Osaka Neon
Colors bleeding into each other. That’s what Osaka is now—neon and beer and video games and voices calling from doorways, fried meat, the feeling of being exactly where I shouldn’t be and exactly where I needed to be. It started with a drinking contest, me and some guy who was way too confident about his stamina, both of us ordering Asahi Super Dry like we were settling something. When it was over the sky had turned that particular gray that only cities get at night, and I was standing in front of Osaka Castle somehow, with a train about to leave the platform.
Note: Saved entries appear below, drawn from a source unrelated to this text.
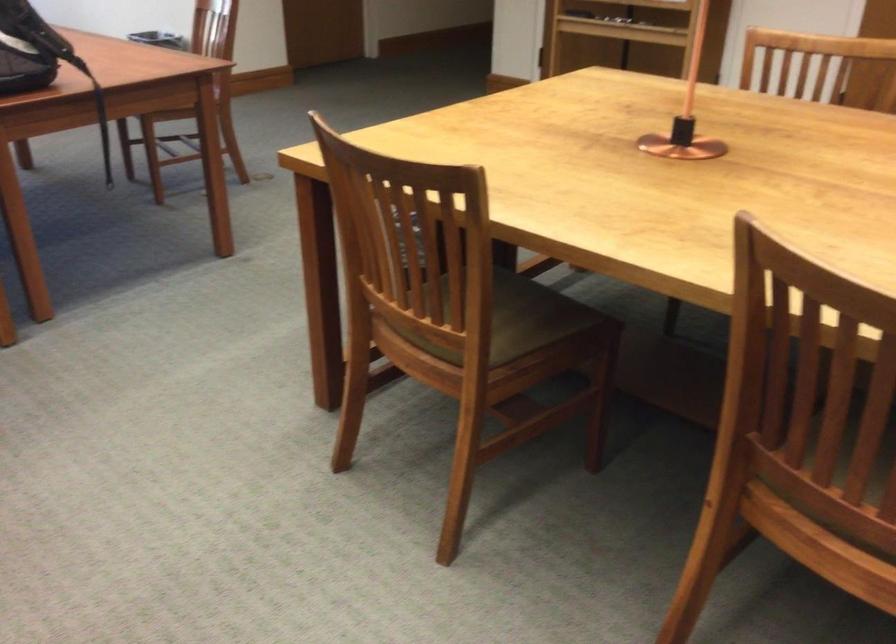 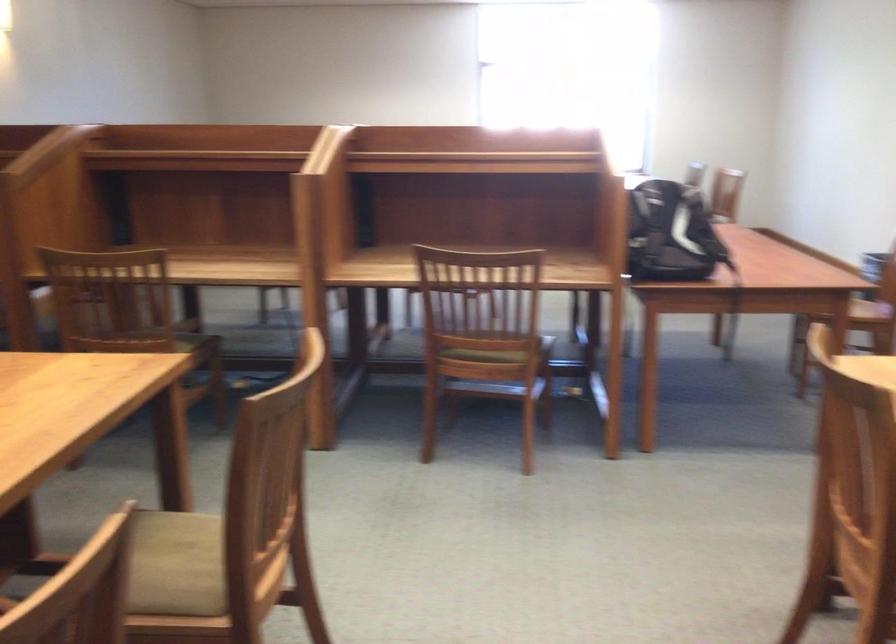 Question: How did the camera likely rotate?

Choices:
 (A) Left
 (B) Right
 (C) Up
 (D) Down

Answer: (A) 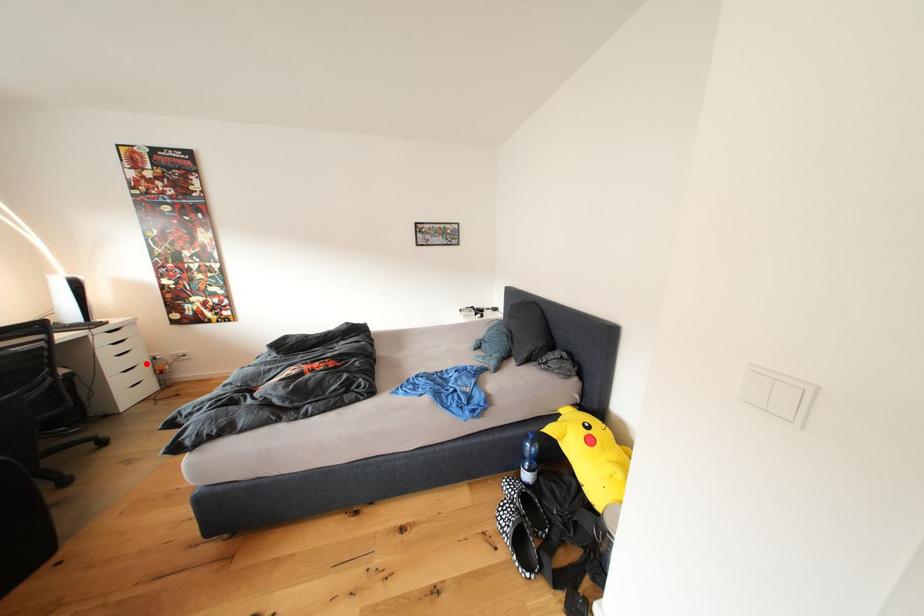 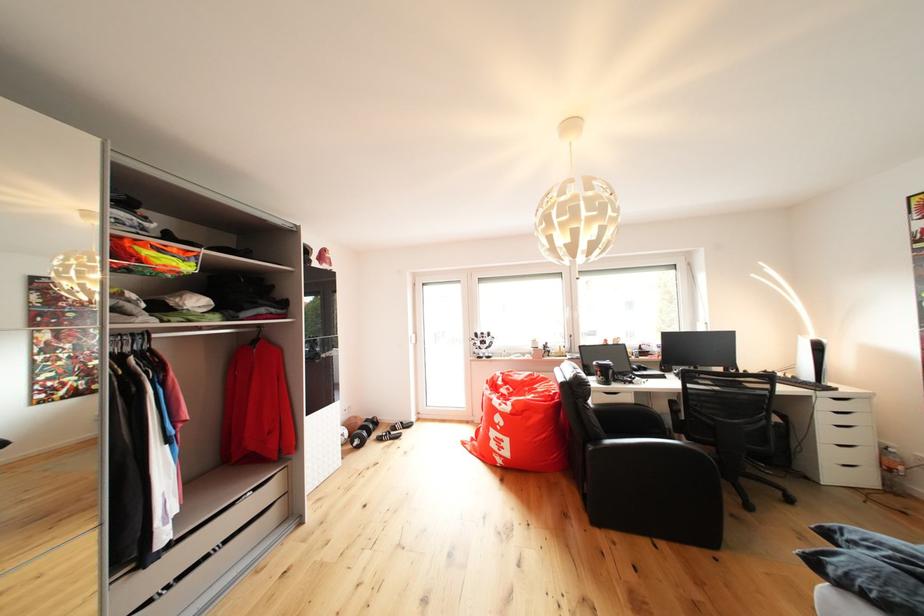 Where in the second image is the point corresponding to the highlighted location from the first image?

(869, 444) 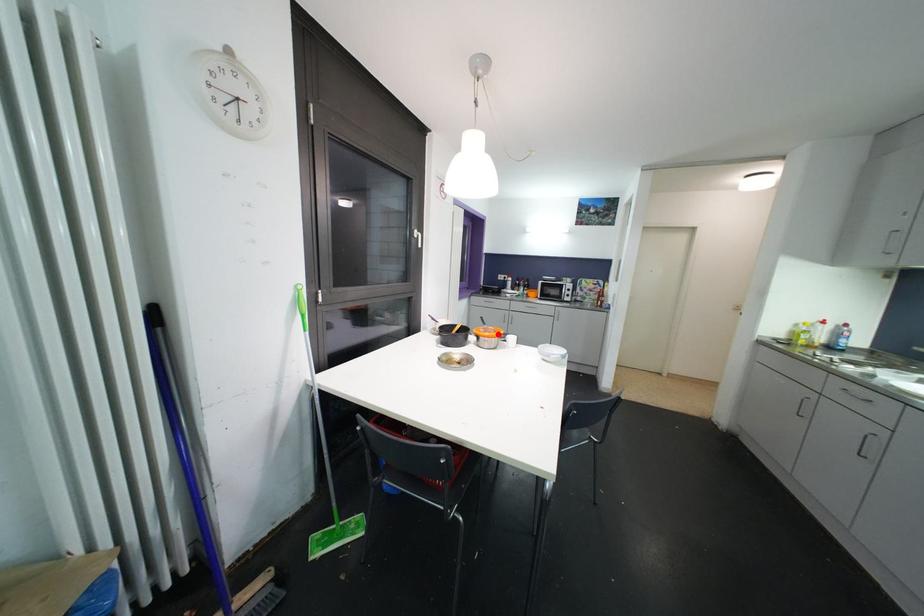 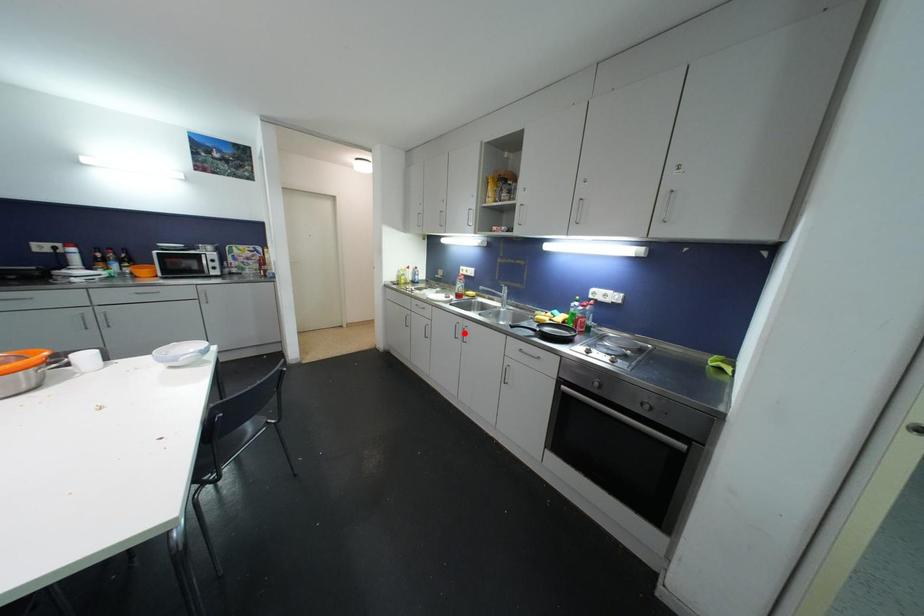 I am providing you with two images of the same scene from different viewpoints. A red point is marked on the first image and another point is marked on the second image. Is the marked point in image1 the same physical position as the marked point in image2?

No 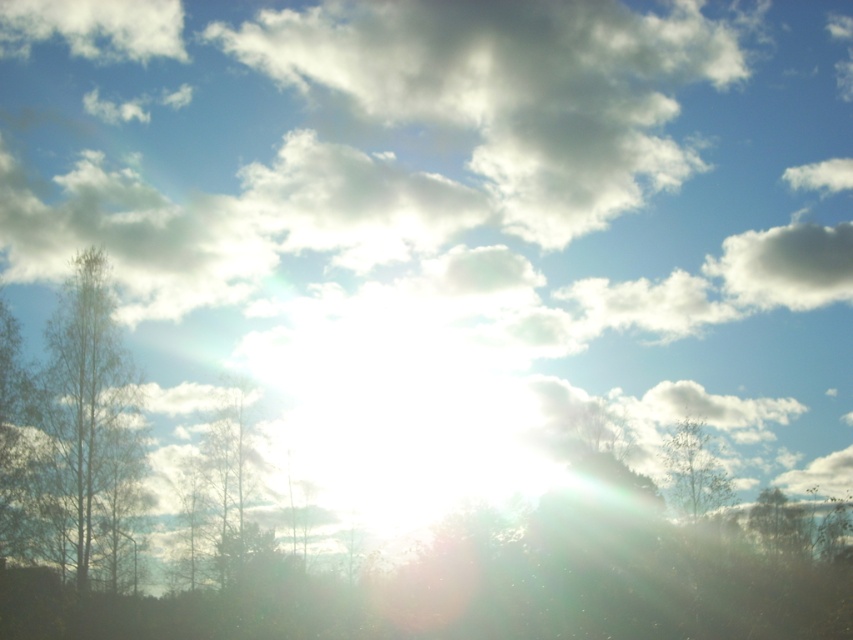 Does green leafy tree at left have a greater width compared to white fluffy cloud at upper left?

Incorrect, green leafy tree at left's width does not surpass white fluffy cloud at upper left's.

Which of these two, green leafy tree at left or white fluffy cloud at upper left, stands shorter?

white fluffy cloud at upper left is shorter.

Does point (49, 337) come in front of point (144, 29)?

Yes, point (49, 337) is closer to viewer.

Find the location of a particular element. This screenshot has width=853, height=640. green leafy tree at left is located at coordinates tap(86, 435).

Does white fluffy cloud at upper center lie in front of green leafy tree at right?

No.

Locate an element on the screen. white fluffy cloud at upper center is located at coordinates (512, 90).

Can you confirm if white fluffy cloud at upper center is wider than green matte tree at left?

Yes.

Is point (390, 12) positioned in front of point (251, 429)?

No, it is not.

Locate an element on the screen. Image resolution: width=853 pixels, height=640 pixels. white fluffy cloud at upper center is located at coordinates (512, 90). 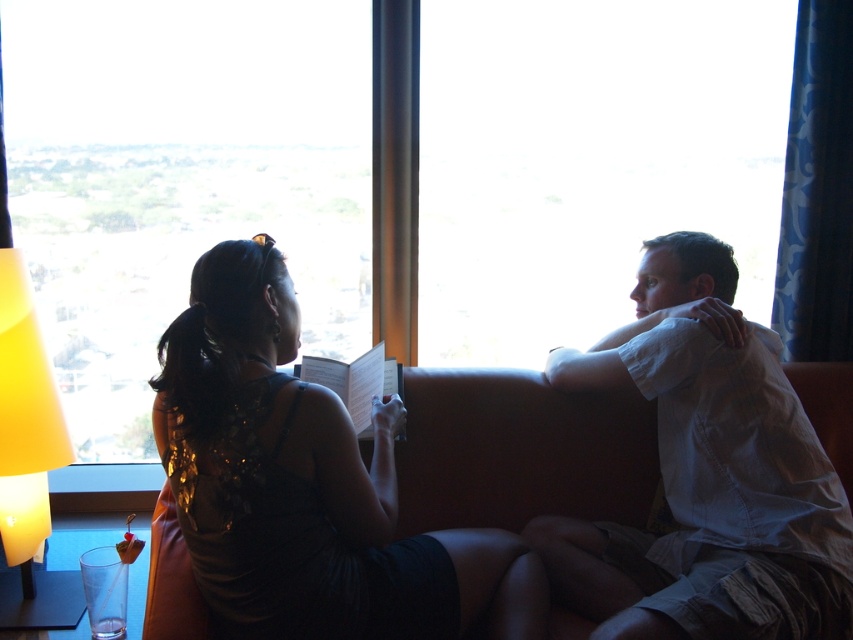 Question: Estimate the real-world distances between objects in this image. Which object is closer to the translucent yellow lampshade at left?

Choices:
 (A) white cotton shirt at right
 (B) white paper book at center
 (C) black sequined dress at center

Answer: (C)

Question: Estimate the real-world distances between objects in this image. Which object is closer to the transparent glass window at upper center?

Choices:
 (A) orange leather couch at center
 (B) translucent yellow lampshade at left

Answer: (B)

Question: Which object is the farthest from the transparent glass window at upper center?

Choices:
 (A) white cotton shirt at right
 (B) white paper book at center
 (C) orange leather couch at center
 (D) black sequined dress at center

Answer: (A)

Question: Does white cotton shirt at right appear over translucent yellow lampshade at left?

Choices:
 (A) no
 (B) yes

Answer: (B)

Question: Is white cotton shirt at right further to camera compared to orange leather couch at center?

Choices:
 (A) yes
 (B) no

Answer: (B)

Question: Is white cotton shirt at right further to the viewer compared to white paper book at center?

Choices:
 (A) no
 (B) yes

Answer: (A) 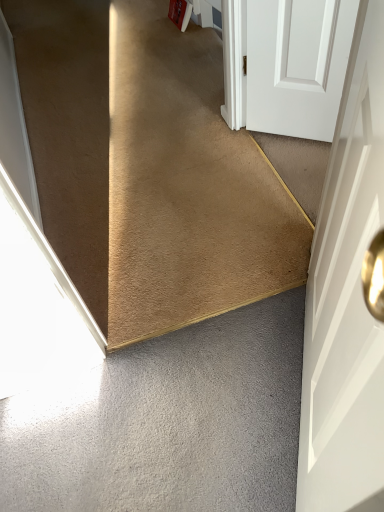 Question: Is carpet at center taller or shorter than gray matte concrete at lower left?

Choices:
 (A) tall
 (B) short

Answer: (A)

Question: Based on their positions, is carpet at center located to the left or right of gray matte concrete at lower left?

Choices:
 (A) left
 (B) right

Answer: (A)

Question: Estimate the real-world distances between objects in this image. Which object is closer to the carpet at center?

Choices:
 (A) gray matte concrete at lower left
 (B) white matte door at right

Answer: (A)

Question: Estimate the real-world distances between objects in this image. Which object is closer to the carpet at center?

Choices:
 (A) white matte door at right
 (B) gray matte concrete at lower left

Answer: (B) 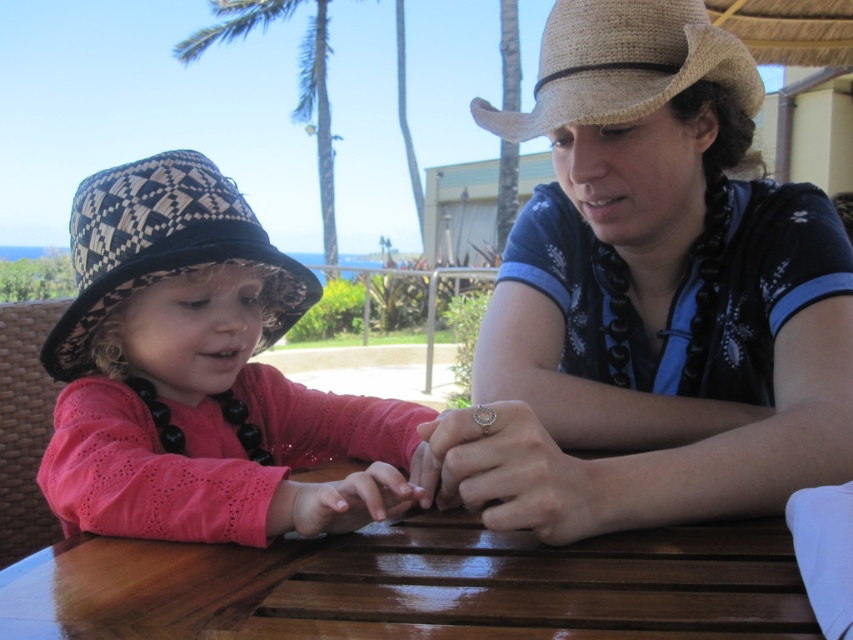 You are designing a tablecloth for the shiny brown wood table at center. The tablecloth needs to hang down to the floor. Considering the height of the table, would the black and white woven straw hat at left be an issue when placing the tablecloth?

The shiny brown wood table at center is not as tall as the black and white woven straw hat at left. Therefore, the tablecloth might hit the hat when placed, so you need to adjust the tablecloth length or move the hat to avoid obstruction.

You are standing in front of the scene and want to touch both points. Which point should you reach for first, point (317, 429) or point (599, 67)?

You should reach for point (317, 429) first because it is closer to you than point (599, 67).

You are a fashion designer observing the hats in the image. Which hat is taller between the black and white woven straw hat at left and the woven straw cowboy hat at upper right?

The black and white woven straw hat at left is taller than the woven straw cowboy hat at upper right according to the description. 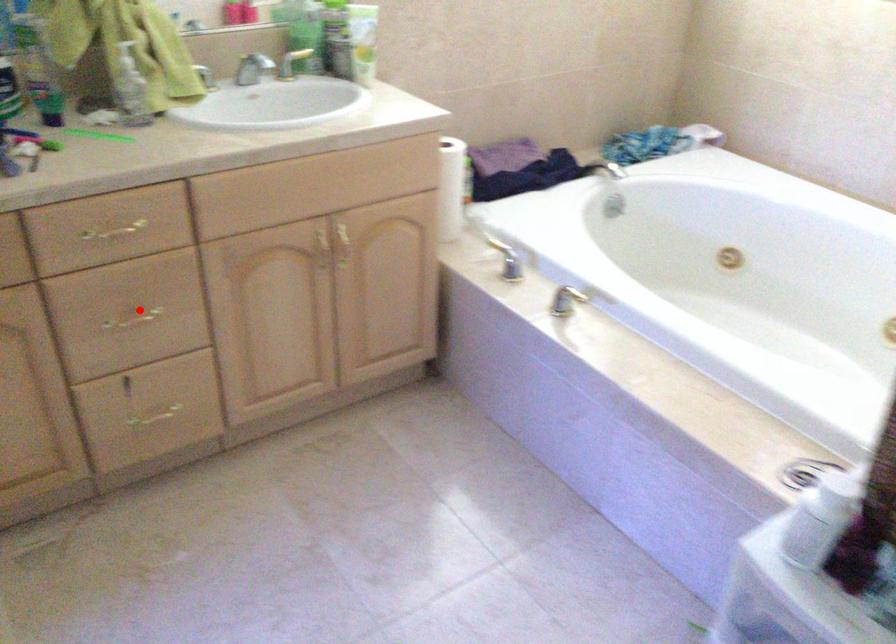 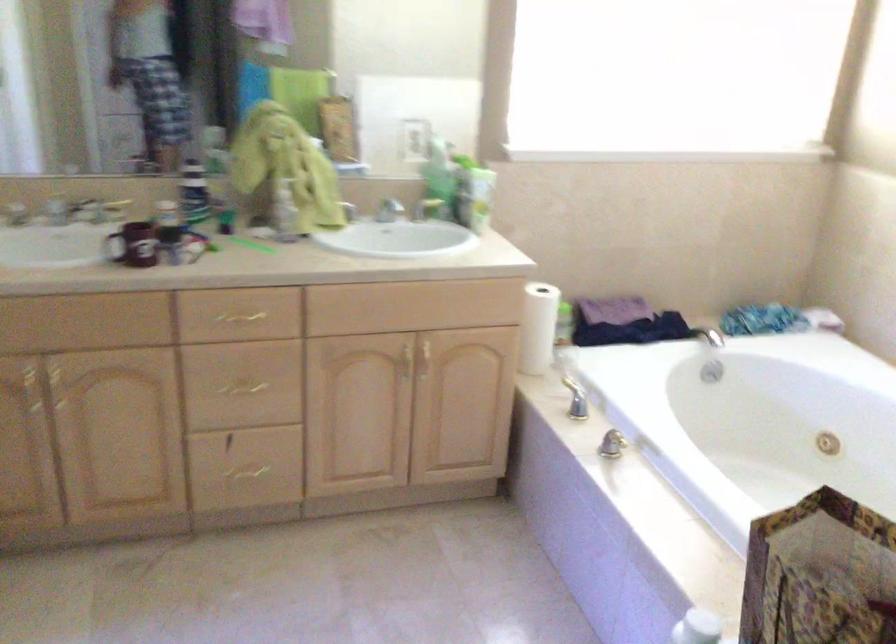 Locate, in the second image, the point that corresponds to the highlighted location in the first image.

(247, 382) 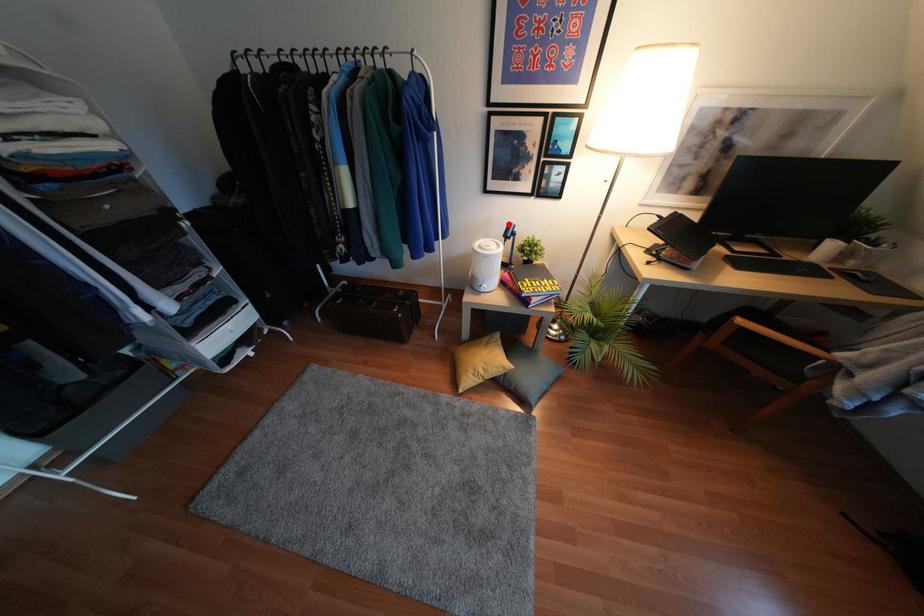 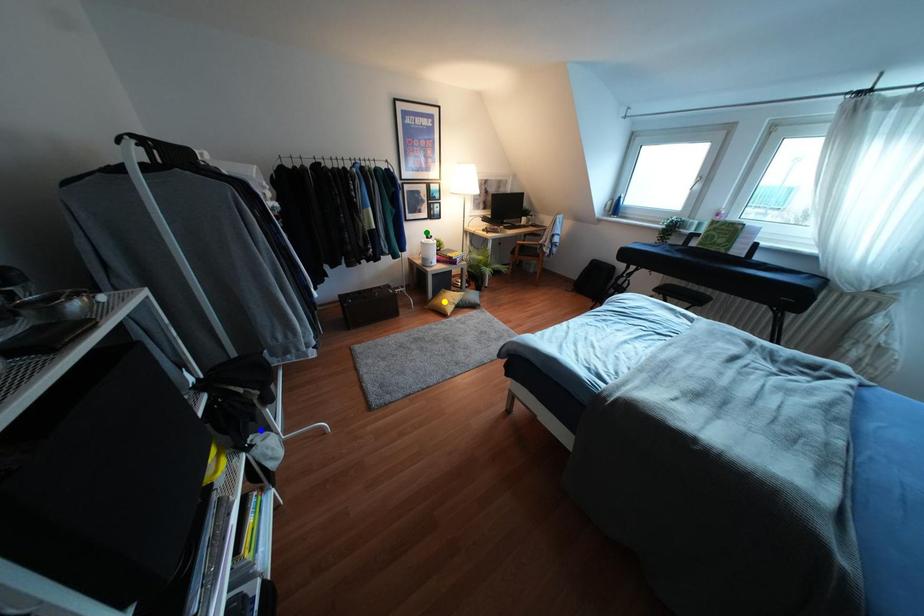 Question: I am providing you with two images of the same scene from different viewpoints. A red point is marked on the first image. You are given multiple points on the second image. Which point in image 2 is actually the same real-world point as the red point in image 1?

Choices:
 (A) blue point
 (B) green point
 (C) yellow point

Answer: (B) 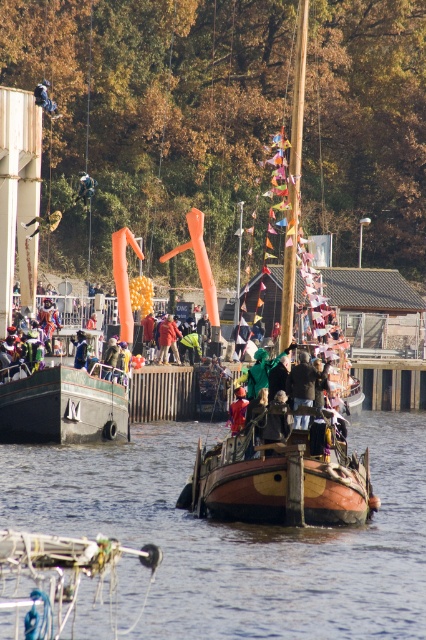 Question: Where is dark blue fabric at upper left located in relation to blue fabric jacket at center in the image?

Choices:
 (A) right
 (B) left

Answer: (B)

Question: Which point is farther from the camera taking this photo?

Choices:
 (A) (106, 355)
 (B) (226, 506)
 (C) (89, 192)

Answer: (C)

Question: Is green fabric jacket at center thinner than blue fabric person at center?

Choices:
 (A) yes
 (B) no

Answer: (A)

Question: Which is nearer to the orange fabric person at center?

Choices:
 (A) blue fabric person at center
 (B) wooden sailboat at center
 (C) brown wooden boat at center

Answer: (B)

Question: Which of the following is the farthest from the observer?

Choices:
 (A) blue fabric jacket at center
 (B) dark brown leather jacket at center

Answer: (A)

Question: Is green fabric jacket at center above blue fabric person at center?

Choices:
 (A) no
 (B) yes

Answer: (A) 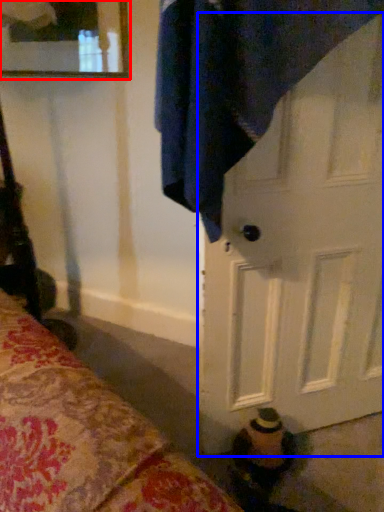 Question: Which object is further to the camera taking this photo, mirror (highlighted by a red box) or door (highlighted by a blue box)?

Choices:
 (A) mirror
 (B) door

Answer: (A) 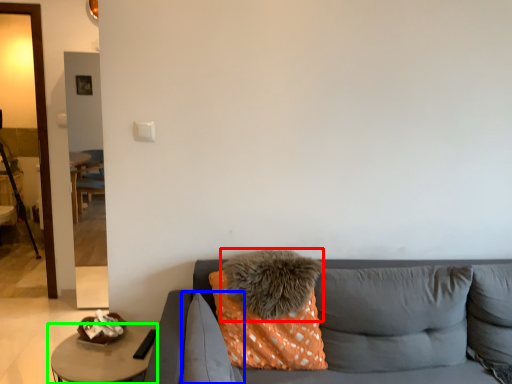 Question: Which is nearer to the pillow (highlighted by a red box)? pillow (highlighted by a blue box) or table (highlighted by a green box).

Choices:
 (A) pillow
 (B) table

Answer: (A)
The hours blur. There was a bar with expensive sake up front and old arcade machines in the back, the kind of place that existed for exactly this. We moved through the bright streets like we were inside a game level, hopping from one place to the next without thinking about direction. Super Mario on screens older than both of us. Cheap sushi that had no right being that good. Fried meat that stuck to your hands and stayed in your memory. Girls who were kind enough not to judge me for drinking faster than I was thinking.
All I have now are photos from that night—scattered and half-blurred, the only real proof it happened. Looking at them there’s not a single bad moment. Maybe it was actually flawless. Maybe I was just too far gone to notice anything that wasn’t. Either way, Osaka was great that night. It had to be. Nothing else is possible.